There is evidence of this all around. Pew Research tells us that two-parent families are on the decline, cohabitation is more prevalent, and fertility rates are declining. The article concludes: “There is no longer one dominant family form in the U.S.” Such language exposes the cultural problem we must confront every single day. Society has lost any understanding of the need human families have for a greater reliance on God and His design. Instead, society has fallen back on political correctness.

This is so because today’s family has been redefined to include two people who are of the LGBTQ persuasion and who have achieved status as families in many cases because of the USA’s cultural desire to be tolerant rather than honest about nature and the real meaning of marriage.

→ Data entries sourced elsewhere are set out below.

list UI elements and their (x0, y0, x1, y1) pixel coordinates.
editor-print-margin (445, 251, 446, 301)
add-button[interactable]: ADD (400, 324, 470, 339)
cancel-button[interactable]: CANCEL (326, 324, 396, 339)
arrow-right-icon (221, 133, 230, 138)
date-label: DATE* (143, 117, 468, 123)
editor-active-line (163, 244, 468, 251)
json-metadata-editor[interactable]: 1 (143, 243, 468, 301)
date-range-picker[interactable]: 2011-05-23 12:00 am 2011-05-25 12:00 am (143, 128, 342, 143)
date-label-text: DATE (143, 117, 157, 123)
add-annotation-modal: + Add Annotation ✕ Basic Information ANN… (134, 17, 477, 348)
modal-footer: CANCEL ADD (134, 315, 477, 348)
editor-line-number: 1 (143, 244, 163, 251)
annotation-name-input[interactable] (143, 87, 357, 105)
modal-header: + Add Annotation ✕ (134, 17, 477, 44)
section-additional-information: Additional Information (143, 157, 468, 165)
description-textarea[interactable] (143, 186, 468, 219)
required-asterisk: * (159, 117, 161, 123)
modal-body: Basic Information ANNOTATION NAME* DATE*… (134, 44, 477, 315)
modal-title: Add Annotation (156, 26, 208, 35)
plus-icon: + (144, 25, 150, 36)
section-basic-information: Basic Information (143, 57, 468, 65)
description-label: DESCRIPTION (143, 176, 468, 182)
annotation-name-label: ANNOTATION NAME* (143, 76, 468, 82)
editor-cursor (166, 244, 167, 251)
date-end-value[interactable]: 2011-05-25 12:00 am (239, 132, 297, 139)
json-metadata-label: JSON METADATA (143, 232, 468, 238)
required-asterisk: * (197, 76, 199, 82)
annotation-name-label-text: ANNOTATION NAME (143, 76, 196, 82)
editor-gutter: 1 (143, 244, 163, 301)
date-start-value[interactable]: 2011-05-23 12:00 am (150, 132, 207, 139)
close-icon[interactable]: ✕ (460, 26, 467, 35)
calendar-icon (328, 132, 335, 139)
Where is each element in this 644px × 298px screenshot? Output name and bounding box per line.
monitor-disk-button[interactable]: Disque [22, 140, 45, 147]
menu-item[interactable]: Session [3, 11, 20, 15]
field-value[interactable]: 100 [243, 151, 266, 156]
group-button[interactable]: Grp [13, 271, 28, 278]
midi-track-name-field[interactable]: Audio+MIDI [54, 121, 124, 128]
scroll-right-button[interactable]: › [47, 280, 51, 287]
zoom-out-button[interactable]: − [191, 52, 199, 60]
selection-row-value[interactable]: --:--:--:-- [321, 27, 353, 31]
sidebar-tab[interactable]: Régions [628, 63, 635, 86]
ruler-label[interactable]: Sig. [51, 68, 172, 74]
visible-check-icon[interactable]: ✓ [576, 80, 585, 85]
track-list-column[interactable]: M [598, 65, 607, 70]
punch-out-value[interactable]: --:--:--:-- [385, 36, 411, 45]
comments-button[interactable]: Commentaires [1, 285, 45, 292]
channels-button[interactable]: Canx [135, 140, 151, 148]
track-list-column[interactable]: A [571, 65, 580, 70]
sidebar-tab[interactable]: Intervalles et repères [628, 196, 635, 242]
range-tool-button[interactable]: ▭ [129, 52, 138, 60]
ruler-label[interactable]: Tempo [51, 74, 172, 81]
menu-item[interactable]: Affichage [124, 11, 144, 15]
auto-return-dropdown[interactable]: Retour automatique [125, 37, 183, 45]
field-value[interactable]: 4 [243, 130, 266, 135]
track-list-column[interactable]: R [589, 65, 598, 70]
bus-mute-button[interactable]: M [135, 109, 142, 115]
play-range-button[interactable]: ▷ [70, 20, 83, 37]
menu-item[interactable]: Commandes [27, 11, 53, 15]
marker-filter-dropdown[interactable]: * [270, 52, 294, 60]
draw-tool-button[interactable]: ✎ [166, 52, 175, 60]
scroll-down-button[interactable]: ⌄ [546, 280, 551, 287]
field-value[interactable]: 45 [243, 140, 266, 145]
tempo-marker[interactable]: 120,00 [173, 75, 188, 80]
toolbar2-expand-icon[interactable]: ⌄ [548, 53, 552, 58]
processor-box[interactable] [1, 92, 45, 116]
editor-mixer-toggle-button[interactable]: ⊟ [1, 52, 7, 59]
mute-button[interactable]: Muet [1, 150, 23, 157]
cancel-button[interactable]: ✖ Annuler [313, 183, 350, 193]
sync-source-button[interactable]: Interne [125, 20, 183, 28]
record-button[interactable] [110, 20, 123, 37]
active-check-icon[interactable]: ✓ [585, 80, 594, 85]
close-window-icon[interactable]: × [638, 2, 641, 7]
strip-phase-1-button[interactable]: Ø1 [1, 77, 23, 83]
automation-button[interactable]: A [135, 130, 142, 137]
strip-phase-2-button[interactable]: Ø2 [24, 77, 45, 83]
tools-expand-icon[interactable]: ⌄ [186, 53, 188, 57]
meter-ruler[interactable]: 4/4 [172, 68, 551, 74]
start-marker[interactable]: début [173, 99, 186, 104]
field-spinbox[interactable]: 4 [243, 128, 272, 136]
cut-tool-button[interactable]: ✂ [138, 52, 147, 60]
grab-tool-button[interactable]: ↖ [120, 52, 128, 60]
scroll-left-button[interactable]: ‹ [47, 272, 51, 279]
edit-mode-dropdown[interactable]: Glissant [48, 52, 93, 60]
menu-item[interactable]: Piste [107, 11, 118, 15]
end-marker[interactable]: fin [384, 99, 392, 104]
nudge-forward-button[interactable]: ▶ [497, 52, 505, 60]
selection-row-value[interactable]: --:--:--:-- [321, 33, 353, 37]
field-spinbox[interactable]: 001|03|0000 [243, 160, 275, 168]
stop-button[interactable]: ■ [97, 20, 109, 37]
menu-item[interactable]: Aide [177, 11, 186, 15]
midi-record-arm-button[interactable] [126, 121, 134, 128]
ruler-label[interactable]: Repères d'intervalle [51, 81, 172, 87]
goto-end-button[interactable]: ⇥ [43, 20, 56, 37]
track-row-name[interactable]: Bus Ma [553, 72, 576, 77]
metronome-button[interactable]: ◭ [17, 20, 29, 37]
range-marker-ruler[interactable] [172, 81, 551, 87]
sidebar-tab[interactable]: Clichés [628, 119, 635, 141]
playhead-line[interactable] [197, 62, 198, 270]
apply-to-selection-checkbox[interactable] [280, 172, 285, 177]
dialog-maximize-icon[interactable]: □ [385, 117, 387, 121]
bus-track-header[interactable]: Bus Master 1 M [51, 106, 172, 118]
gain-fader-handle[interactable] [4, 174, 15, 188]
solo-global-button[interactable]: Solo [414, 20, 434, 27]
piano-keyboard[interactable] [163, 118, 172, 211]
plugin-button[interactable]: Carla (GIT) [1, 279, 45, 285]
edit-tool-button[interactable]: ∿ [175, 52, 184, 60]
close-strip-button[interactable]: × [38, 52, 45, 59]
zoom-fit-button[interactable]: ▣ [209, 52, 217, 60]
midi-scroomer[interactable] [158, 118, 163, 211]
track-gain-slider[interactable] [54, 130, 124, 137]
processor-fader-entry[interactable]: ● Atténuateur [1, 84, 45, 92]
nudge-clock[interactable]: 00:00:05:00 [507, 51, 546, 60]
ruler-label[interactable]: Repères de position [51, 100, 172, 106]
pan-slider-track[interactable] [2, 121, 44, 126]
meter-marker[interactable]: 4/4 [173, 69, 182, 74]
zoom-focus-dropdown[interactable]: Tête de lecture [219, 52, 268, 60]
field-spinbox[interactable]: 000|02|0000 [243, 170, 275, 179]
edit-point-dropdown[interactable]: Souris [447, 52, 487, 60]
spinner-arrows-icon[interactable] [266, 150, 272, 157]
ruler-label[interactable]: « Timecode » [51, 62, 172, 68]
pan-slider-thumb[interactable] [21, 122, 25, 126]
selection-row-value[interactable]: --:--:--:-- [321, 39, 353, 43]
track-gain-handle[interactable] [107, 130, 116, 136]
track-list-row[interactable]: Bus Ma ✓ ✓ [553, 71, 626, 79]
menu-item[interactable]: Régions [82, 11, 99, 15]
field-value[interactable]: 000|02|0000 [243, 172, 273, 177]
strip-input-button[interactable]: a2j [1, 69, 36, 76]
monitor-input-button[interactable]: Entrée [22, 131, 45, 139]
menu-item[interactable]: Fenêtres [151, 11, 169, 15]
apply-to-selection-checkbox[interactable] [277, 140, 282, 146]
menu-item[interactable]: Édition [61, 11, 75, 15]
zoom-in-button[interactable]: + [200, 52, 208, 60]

I mean no disrespect for anyone when I put forth the truth that marriage and family begin with one man and one woman, who through marriage are joined together and then through conjugal union bring forth children. This complementarity between the male and female is what nature intended. It is a design set forth by God, not by the state, the media, or special interest groups. Pope Benedict XVI taught this truth when he said that “God entrusts to women and men, according to their respective capacities, a specific vocation and mission in the Church and in the world. Here I am thinking of the family, a community of love open to life, the fundamental cell of society.” In this same address, the Holy Father taught that “the State, for its part, must uphold with appropriate social policies everything that promotes the stability and unity of matrimony, the dignity and responsibility of couples, their rights and irreplaceable duty as educators of their children.”

And yet in a secular society it would seem that variety rather than nature is the overriding theme, which is why President Biden’s American Families Plan has little to nothing to do with the family. Nowhere do we find a definition of the family in that plan, because in our nation today the postmodern notions of a family are whatever individuals declare it to be. Such philosophical mumbo-jumbo devoid of God “assumes no permanent commitment. Any group of individuals might qualify” to be a family.

Sister Deirdre Byrne has it right when she says: “We have to be prepared, battle ready” as “soldiers for Christ in this dark time, where every day, things seem to be ramping up about things that are against the family and faith.”

Are we battle ready, and will we stand in the gap defending the family as we are called to do? The answer is yes! We need only look to Mary and Joseph to find the perfect examples of family, love, courage, and hope.

This is not a time for cowards; it is a time for heroes. Let us remember the words of St. John Paul II: “The family has the mission to guard, reveal and communicate love, and this is a living reflection of and a real sharing in God’s love for humanity and the love of Christ the Lord for the Church His bride.”

That, my friends, is the authentic definition of the family! And family is definitely not just a word. Stand up and defend it!